Under President Bush's new budget, college grants for low-income students would rise. But the bad news is that grants for middle-income kids would probably shrink. To make up their losses, kids in the middle would need larger loans.
It may surprise you to learn that loans in general aren't as burdensome as they sound. Some college graduates do indeed buckle under the strain of repaying their debts. But continuing studies show them to be a distinct minority. The majority take student-loan repayments in stride.
The Consortium on Financing Higher Education (COFHE), representing 33 high-priced colleges, has surveyed the seniors who graduated from its institutions in 1982, 1984 and 1989, with a five-year follow-up on the class of '82. The results so far: No major negative effects of borrowing, either on graduating seniors or on alumni.
On the contrary. The students reported that loans helped them go to schools that they otherwise couldn't have afforded.
In the latest COFHE study, a majority of graduating seniors said that their debts had no effect at all on their decision to go to graduate school, the types of jobs they took or their marriage and family plans.
Slightly more than half of the students said their loans caused them anxiety. But to what extent are these complaints reasonable, in view of the graduates' earning prospects? It may be, says Larry Litten, COFHE's associate director, that "loan debt succeeds the food in college dining halls as the focus of some ritualized complaining."
To the extent that loans did appear to be a burden, those chiefly affected are the minority who borrowed for both undergraduate and graduate degrees. But those borrowers have not yet begun to realize the full salaries that their higher degrees are likely to bring. As soon as a doctor, say, gets his or her practice together, the size of the debt will be less forbidding.
Similar results were reported in 1988 by economist Sandy Baum of Skidmore College in Saratoga Springs, N.Y. She studied students in Massachusetts for the New England Education Loan Marketing Corp. and the Massachusetts Higher Education Assistance Corp. Two-thirds said that loans were highly important to their ability to attend school.
About one-third reported a significant hardship in repaying their loans. But for most, that hardship seems more in the mind than in the lifestyle. Students with high loan repayments, Baum found, were just as likely to live apart from their parents, buy a car and buy a house as students making lower payments.
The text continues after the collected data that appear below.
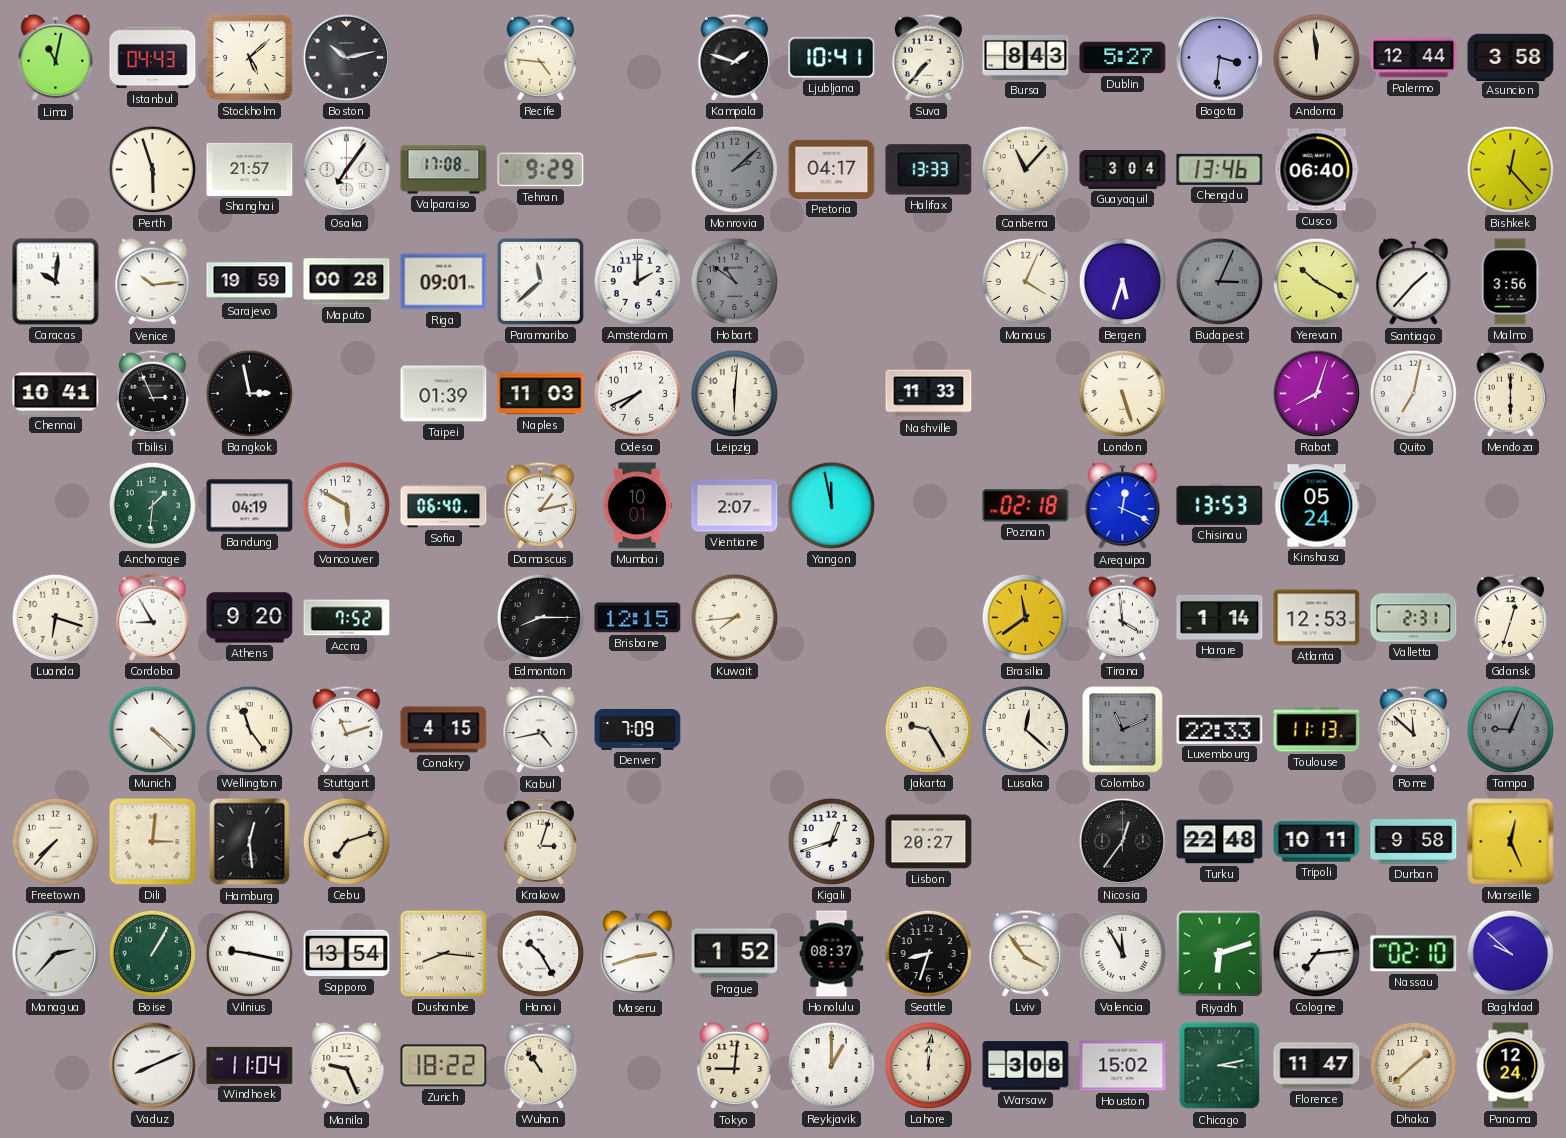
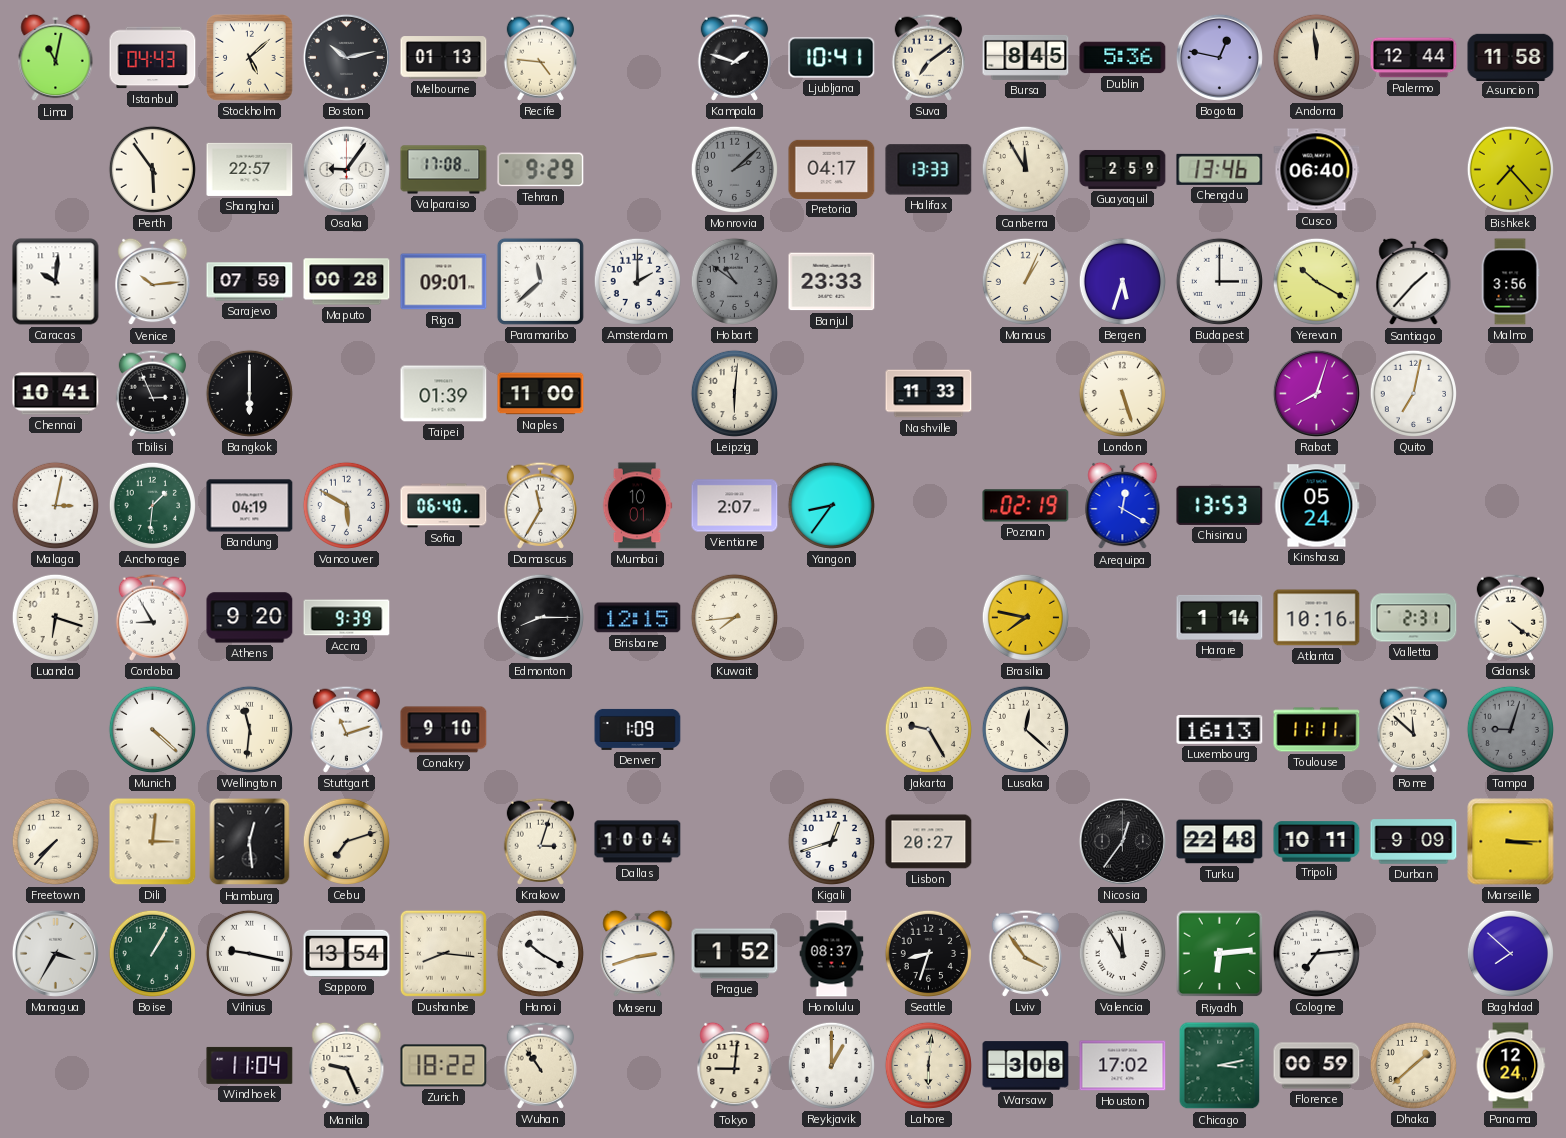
Melbourne: none -> 01:13
Suva: 7:37 -> 7:09
Bursa: 8:43 -> 8:45
Dublin: 5:27 -> 5:36
Bogota: 3:31 -> 12:47
Asuncion: 3:58 -> 11:58
Perth: 5:57 -> 5:54
Shanghai: 21:57 -> 22:57
Osaka: 7:06 -> 9:06
Canberra: 11:07 -> 11:55
Guayaquil: 3:04 -> 2:59
Bishkek: 12:23 -> 7:23
Sarajevo: 19:59 -> 07:59
Banjul: none -> 23:33
Manaus: 4:04 -> 1:04
Budapest: 3:04 -> 3:00
Budapest dial: grey -> white
Bangkok: 2:58 -> 6:00
Naples: 11:03 -> 11:00
Odesa: 7:41 -> none
Mendoza: 6:00 -> none
Malaga: none -> 3:02
Damascus: 1:13 -> 11:35
Yangon: 11:58 -> 8:36
Poznan: 02:18 -> 02:19
Arequipa: 12:19 -> 12:20
Accra: 7:52 -> 9:39
Brasilia: 11:39 -> 7:47
Tirana: 3:59 -> none
Atlanta: 12:53 -> 10:16
Gdansk: 12:33 -> 4:21
Wellington: 11:24 -> 11:31
Conakry: 4:15 -> 9:10
Kabul: 4:43 -> none
Denver: 7:09 -> 1:09
Colombo: 11:11 -> none
Luxembourg: 22:33 -> 16:13
Toulouse: 11:13 -> 11:11
Tampa: 9:04 -> 9:03
Dallas: none -> 10:04
Durban: 9:58 -> 9:09
Marseille: 12:26 -> 3:15
Managua: 2:37 -> 3:35
Hanoi: 10:25 -> 10:20
Riyadh: 6:12 -> 6:14
Nassau: 02:10 -> none
Baghdad: 9:52 -> 7:52
Vaduz: 8:11 -> none
Lahore: 12:01 -> 6:01
Houston: 15:02 -> 17:02
Florence: 11:47 -> 00:59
Baum is currently updating her study. Preliminary results suggest that three-quarters of the students now rank loans as highly important to their college careers. "They say they don't like paying back, but would borrow the same or more if they had to do it all over again," Baum says. The average income, for students who graduated from 1985 to 1989: $23,000. They're paying an average of $120 a month on a total average debt of $8,200.
This is not meant to denigrate those who do find it hard to repay. Of the students who dropped out of school, half said that concern over borrowing contributed to their decision, Baum reports. About 7 percent of the students from four-year schools default on their loans. So do 18 percent of those from two-year community colleges.
There also is new evidence that a reluctance to borrow holds some people back from college. A soon-to-be- published study by Ruth Eksgrom, senior research scientist at the Educational Testing Service in Princeton, N.J., asked high-school seniors whether they were willing to borrow to go on to school, and then tracked what they actually did. Those who feared loans were more likely to delay college, choose lower-priced schools or not go at all.
The heartening news, says Eksgrom, is that students who knew about financial aid were more likely to attend college, loans or no loans. So get out the word. Higher education is still worth its price.